# [The task]
Every line from the one with "Великолепешняк" up to and including the one with "Выбрать цвет" is to be output exactly as it appears below; pictures are not.

--- Dataset excerpts Enclosed Below ---

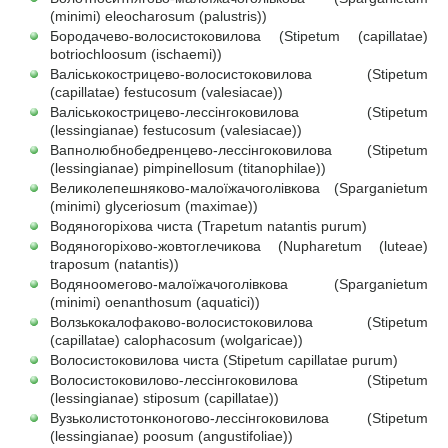
(minimi) eleocharosum (palustris))
Бородачево-волосистоковилова (Stipetum (capillatae)
botriochloosum (ischaemi))
Валіськокострицево-волосистоковилова (Stipetum
(capillatae) festucosum (valesiacae))
Валіськокострицево-лессінгоковилова (Stipetum
(lessingianae) festucosum (valesiacae))
Вапнолюбнобедренцево-лессінгоковилова (Stipetum
(lessingianae) pimpinellosum (titanophilae))
Великолепешняково-малоїжачоголівкова (Sparganietum
(minimi) glycerіosum (maximae))
Водяногоріхова чиста (Trapetum natantis purum)
Водяногоріхово-жовтоглечикова (Nupharetum (luteae)
traposum (natantis))
Водяноомегово-малоїжачоголівкова (Sparganietum
(minimi) oenanthosum (aquatici))
Волзькокалофаково-волосистоковилова (Stipetum
(capillatae) calophacosum (wolgaricae))
Волосистоковилова чиста (Stipetum capillatae purum)
Волосистоковилово-лессінгоковилова (Stipetum
(lessingianae) stiposum (capillatae))
Вузьколистотонконогово-лессінгоковилова (Stipetum
(lessingianae) poosum (angustifoliae))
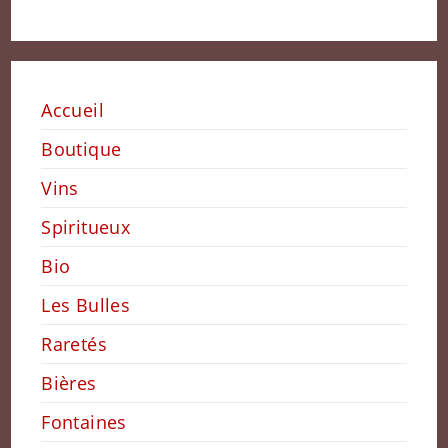
Accueil
Boutique
Vins
Spiritueux
Bio
Les Bulles
Raretés
Bières
Fontaines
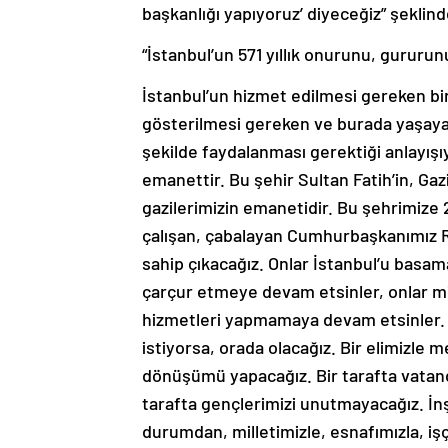
başkanlığı yapıyoruz’ diyeceğiz” şeklin
“İstanbul’un 571 yıllık onurunu, gururunu
İstanbul’un hizmet edilmesi gereken bi
gösterilmesi gereken ve burada yaşayan
şekilde faydalanması gerektiği anlayışı
emanettir. Bu şehir Sultan Fatih’in, Gaz
gazilerimizin emanetidir. Bu şehrimize 
çalışan, çabalayan Cumhurbaşkanımız 
sahip çıkacağız. Onlar İstanbul’u basam
çarçur etmeye devam etsinler, onlar mil
hizmetleri yapmamaya devam etsinler. 
istiyorsa, orada olacağız. Bir elimizle m
dönüşümü yapacağız. Bir tarafta vatand
tarafta gençlerimizi unutmayacağız. İnş
durumdan, milletimizle, esnafımızla, işç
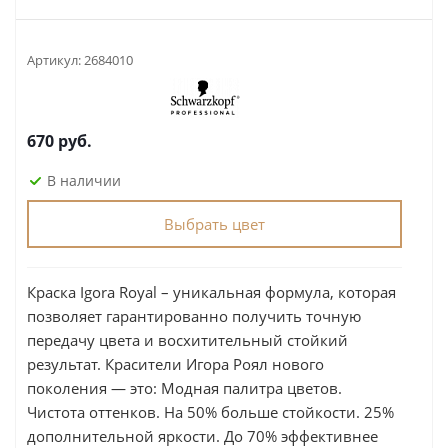
Артикул:
2684010
670
руб.
В наличии
Выбрать цвет
Краска Igora Royal – уникальная формула, которая
позволяет гарантированно получить точную
передачу цвета и восхитительный стойкий
результат. Красители Игора Роял нового
поколения — это: Модная палитра цветов.
Чистота оттенков. На 50% больше стойкости. 25%
дополнительной яркости. До 70% эффективнее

--- End of Enclosed Dataset excerpts ---

# [Task output]
Великолепешняково-малоїжачоголівкова (Sparganietum
(minimi) glycerіosum (maximae))
Водяногоріхова чиста (Trapetum natantis purum)
Водяногоріхово-жовтоглечикова (Nupharetum (luteae)
traposum (natantis))
Водяноомегово-малоїжачоголівкова (Sparganietum
(minimi) oenanthosum (aquatici))
Волзькокалофаково-волосистоковилова (Stipetum
(capillatae) calophacosum (wolgaricae))
Волосистоковилова чиста (Stipetum capillatae purum)
Волосистоковилово-лессінгоковилова (Stipetum
(lessingianae) stiposum (capillatae))
Вузьколистотонконогово-лессінгоковилова (Stipetum
(lessingianae) poosum (angustifoliae))
Accueil
Boutique
Vins
Spiritueux
Bio
Les Bulles
Raretés
Bières
Fontaines
başkanlığı yapıyoruz’ diyeceğiz” şeklin
“İstanbul’un 571 yıllık onurunu, gururunu
İstanbul’un hizmet edilmesi gereken bi
gösterilmesi gereken ve burada yaşayan
şekilde faydalanması gerektiği anlayışı
emanettir. Bu şehir Sultan Fatih’in, Gaz
gazilerimizin emanetidir. Bu şehrimize 
çalışan, çabalayan Cumhurbaşkanımız 
sahip çıkacağız. Onlar İstanbul’u basam
çarçur etmeye devam etsinler, onlar mil
hizmetleri yapmamaya devam etsinler. 
istiyorsa, orada olacağız. Bir elimizle m
dönüşümü yapacağız. Bir tarafta vatand
tarafta gençlerimizi unutmayacağız. İnş
durumdan, milletimizle, esnafımızla, işç
Артикул:
2684010
670
руб.
В наличии
Выбрать цвет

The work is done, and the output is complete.